Uninhabited, wild and unspoilt it may be, but Lighthouse Reef, the most remote of all of Belize’s atolls, is nonetheless arguably it’s most popular with divers and snorkellers. And that’s because it’s packed full of fascinating flora and fauna – and especially because it possesses so many terrific dive sites…
It may not look much like it from above, but the Great Blue Hole is, in fact, a marine sinkhole. Circular in shape, it was originally formed as a cave tens of thousands of years ago, during multiple episodes of quaternary glaciation, a point at which sea levels were lower than they are today; this ensured that when the sea levels rose and inundated the entire Belize Lighthouse Reef area, the cave inevitably flooded and its roof caved in – and the remarkable phenomenon it is was created.

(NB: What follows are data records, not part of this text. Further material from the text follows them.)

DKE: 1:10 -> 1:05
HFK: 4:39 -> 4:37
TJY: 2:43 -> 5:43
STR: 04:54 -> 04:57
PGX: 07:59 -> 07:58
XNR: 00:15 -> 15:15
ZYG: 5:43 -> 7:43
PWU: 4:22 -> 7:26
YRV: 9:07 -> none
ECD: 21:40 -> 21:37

Protected as part of the larger Belize Barrier Reef Reserve System, which as a whole is rightly a UNESCO World Heritage site, the ‘Hole’ can be found more or less at the centre of the reef, just north of the Half Moon Caye island. It stretches more than 300 metres across and descends to a depth of 124 metres; thus, ensuring it’s a huge and much visited attraction for scuba divers and snorkellers.

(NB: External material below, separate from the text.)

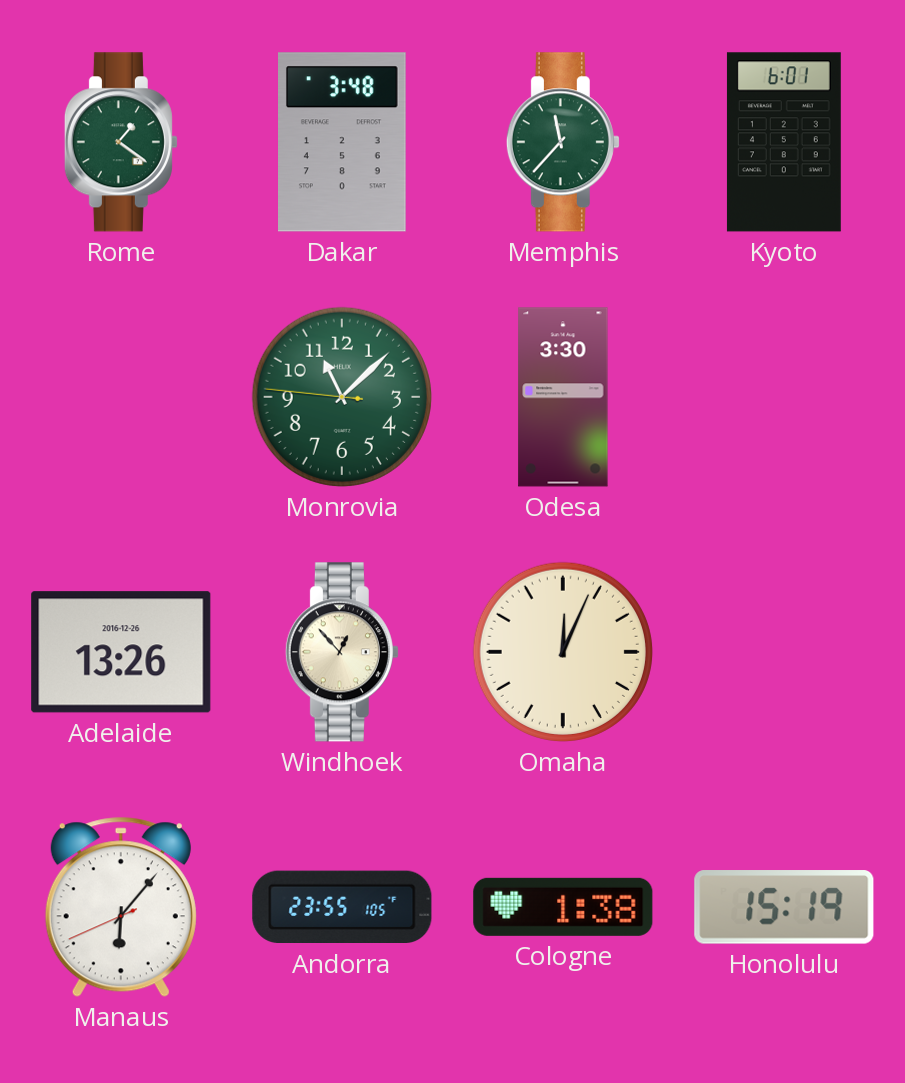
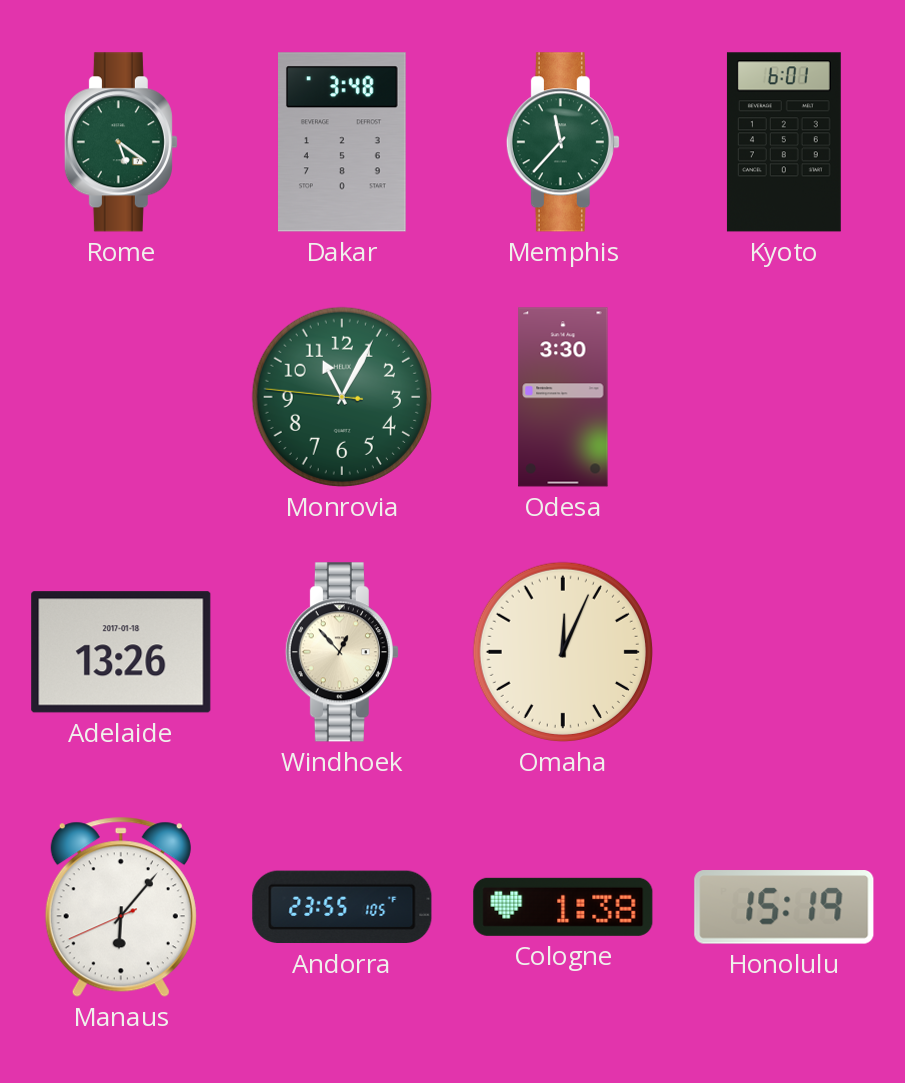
Rome: 1:21 -> 5:21
Monrovia: 11:07 -> 11:04
Adelaide date: 2016-12-26 -> 2017-01-18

A good companion dive to the one you’ll inevitably experience at the Great Blue Hole, Half Moon Wall makes for a fine site, being located just 25 minutes’ south of the latter, by boat. It’s also a great destination for non-divers, as it features a wide array of wildfowl; up to as many as 120 different bird species, in fact, make Half Moon Caye their home at some point in the year, not least the endangered yet protected red-footed booby, which nests from mid-December to late March.
Another dive that goes well with a day centred around diving at The Great Blue Hole (located south-west of the latter), the Aquarium tends to be organised as the last site of such a day; especially because its shallow nature means there’ll be a decent amount of time to scour its bottom for bright and beautiful, fascinating and fantastic fish, small creatures and coral formations that can be found in arches, tunnels and swim-throughs.

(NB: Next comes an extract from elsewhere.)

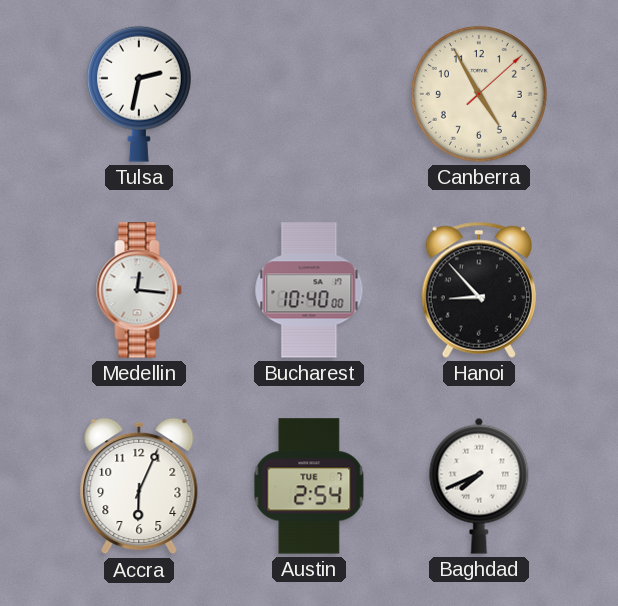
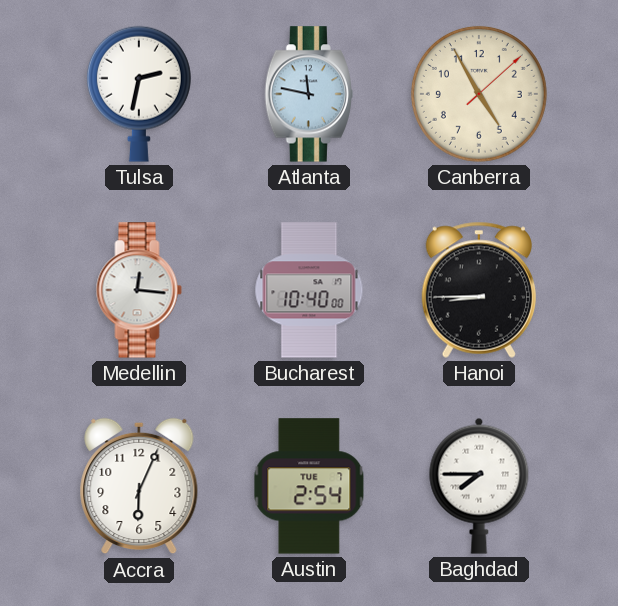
Atlanta: none -> 11:47
Hanoi: 8:53 -> 8:45
Baghdad: 7:41 -> 7:45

A great diving drop-off point, this site’s located at the far south-eastern tip of the reef and starts at around 15 metres deep. Visibility is generally good here (between 10 and 30 metres), especially for catching sight of huge basket sponges, and the depth reaches an average of 40 metres.
Literally translated as ‘Broken Ridge’, this dive drop-off features a narrow ridge of coral rims in a crescent-shaped wall and eventually leads down to a narrow, sandy terrace littered with coral. Here, you’ll find the fish are lively and friendly, with schools of yellowtail snappers, black groupers and ocean triggerfish common; in addition to marine life including green moray eels, spotted drums, lobsters and crabs. Visibility’s good, for sure (10-30 metres), while the average depth of 20 metres drops to a maximum of 40 metres in parts.
Finally, for something a little different, journey out 909 metres north of Half Moon Caye and you’ll come across this shipwreck, which pops up partially above the waves. The 4,000-ton Ermlund lost power during a 1971 storm thanks to an enormous wave, never to move again from the reef. The largest of six shipwrecks around the reef, it’s an interesting site for divers to investigate and, of course, serves as a reminder of navigational hazards and the care that always has to be taken in these waters.